The Temporary Internet Files cache can be useful in certain situations. For example, if no Internet connection is available, previously cached websites are still available offline. Certain online media files (such as embedded Flash movies) are not easily accessed directly through Internet Explorer, but are automatically saved into the cache after viewing them. Depending on the type of website and how often it is updated, the cached data may not reflect the online version of the website. The cache is also useful for police to collect forensic evidence.
The cache can be cleared by using Internet Options within the Internet Explorer interface, but this method is subject to deletion privacy issues. Many alternative tools exist to erase the data instead.
On Windows XP, the cache is usually located at %USERPROFILE%\Local Settings\Temporary Internet Files (where %USERPROFILE% is an environment variable pointing to the root directory of the logged-in user's user profile). However, the cache may be moved by changing a value in the registry. Occasionally an additional (hidden) cache named "Temporary Internet Files" may appear in %USERPROFILE%\Local Settings\Temp\Temporary Internet Files or in %USERPROFILE%\Local Settings\Temporary Internet Files.
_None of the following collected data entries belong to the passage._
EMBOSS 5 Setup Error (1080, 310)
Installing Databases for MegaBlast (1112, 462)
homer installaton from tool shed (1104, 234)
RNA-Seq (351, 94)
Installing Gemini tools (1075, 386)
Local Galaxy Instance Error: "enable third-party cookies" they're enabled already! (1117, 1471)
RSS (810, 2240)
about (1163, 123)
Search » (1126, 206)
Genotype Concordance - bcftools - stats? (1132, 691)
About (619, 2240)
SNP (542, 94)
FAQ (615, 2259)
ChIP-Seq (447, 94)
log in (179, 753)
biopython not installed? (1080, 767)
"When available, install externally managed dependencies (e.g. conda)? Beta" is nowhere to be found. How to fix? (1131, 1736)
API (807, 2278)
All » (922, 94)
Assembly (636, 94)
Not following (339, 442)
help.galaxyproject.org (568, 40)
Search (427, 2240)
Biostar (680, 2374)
This location can only be deleted by manually accessing the folder and removing it.
One scenario that often (albeit not always) leads to the occurrence of this phenomenon proceeds as follows: 1. Malware: 2. Spyware: This is an aid that gathers 3
- User A runs Internet Explorer from his own account, but under the credentials of user B. This is achieved by using the runas command, e.g. runas /user:B iexplore.exe. The functionality of runas is provided and supported by Windows XP Secondary Logon service.
- User A quits Internet Explorer and logs out of his account. However, due to a bug in Windows XP, the svchost.exe process that hosts the Secondary Logon service retains the ownership of critical Internet Explorer data files belonging to user B and located in B's profile directories (for example, index.dat file located in %USERPROFILE%\Local Settings\Temp\Temporary Internet Files\Content.IE5 directory). For this reason these files remain inaccessible for writing.
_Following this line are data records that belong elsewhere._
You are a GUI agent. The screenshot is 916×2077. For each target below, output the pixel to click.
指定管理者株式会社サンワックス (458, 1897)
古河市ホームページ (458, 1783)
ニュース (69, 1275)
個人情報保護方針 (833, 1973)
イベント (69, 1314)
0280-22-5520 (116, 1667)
- User B logs into his account and runs Internet Explorer. Internet Explorer is unable to obtain write access to the aforementioned files, which makes it quietly recreate the supporting directories under the current %TEMP% location as a fail-safe measure. The data from the original directories is not copied to the new ones. Internet Explorer will continue to use the directories under %TEMP% until the files at the original location become writable again.
The only known way to release the lock on the aforementioned files is to reboot the OS. One can also kill the offending instance of svchost.exe, thus releasing the lock, but this normally renders the machine unusable, since it also terminates all the services hosted by the same instance of svchost.exe.
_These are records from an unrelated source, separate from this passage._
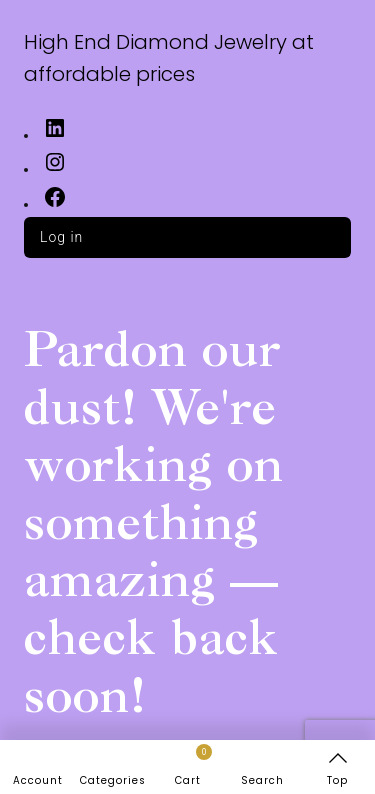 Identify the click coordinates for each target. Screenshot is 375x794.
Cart (193, 766)
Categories (113, 780)
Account (38, 780)
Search (262, 780)
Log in (61, 237)
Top (337, 780) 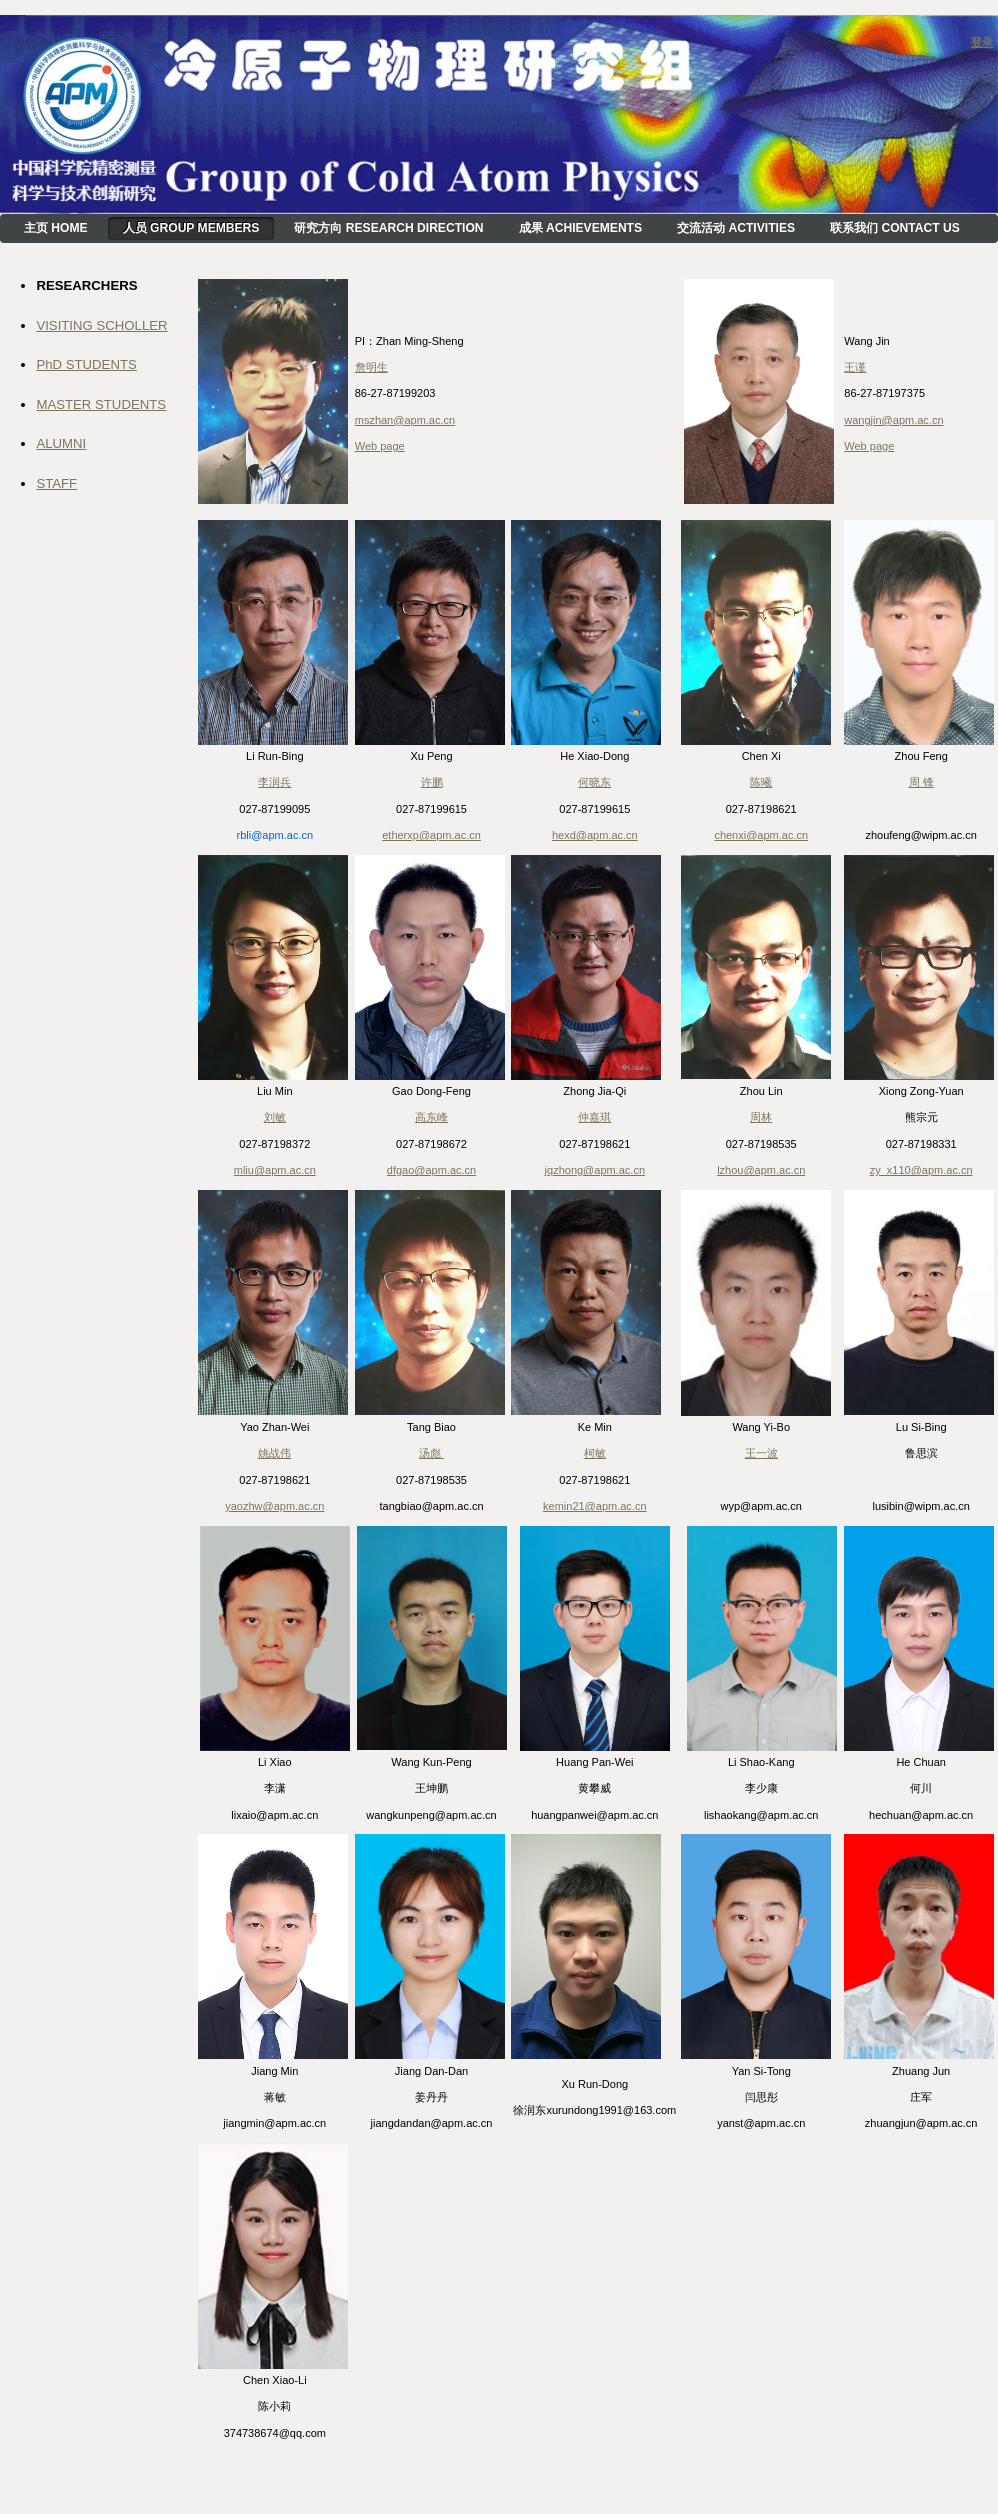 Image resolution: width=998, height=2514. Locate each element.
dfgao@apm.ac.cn (431, 1170)
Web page (380, 446)
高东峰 (431, 1117)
Also, the Windows Webclient (MRxDAV) is, however, known to create temporary copies of downloaded files under C:\Documents and settings\LocalService\Temp\Temporary Internet Files\Content.IE5.
On Windows Vista, the cache for Internet Explorer 7 is usually located at %LOCALAPPDATA%\Microsoft\Windows\Temporary Internet Files\Low\Content.IE5 where %LOCALAPPDATA% is an environment variable pointing to %USERPROFILE%\AppData\Local (note that the checkbox for 'Hide protected operating system files' under 'Folder Options' must be unchecked and the 'Show hidden files and folders' option enabled for the files to be visible in Windows Explorer). For all other Trident-based applications, the cache is located at %LOCALAPPDATA%\Microsoft\Windows\Temporary Internet Files. Like on Windows XP, the location of the cache can be changed by moving the folder location in Internet Explorer or by changing a value in the registry.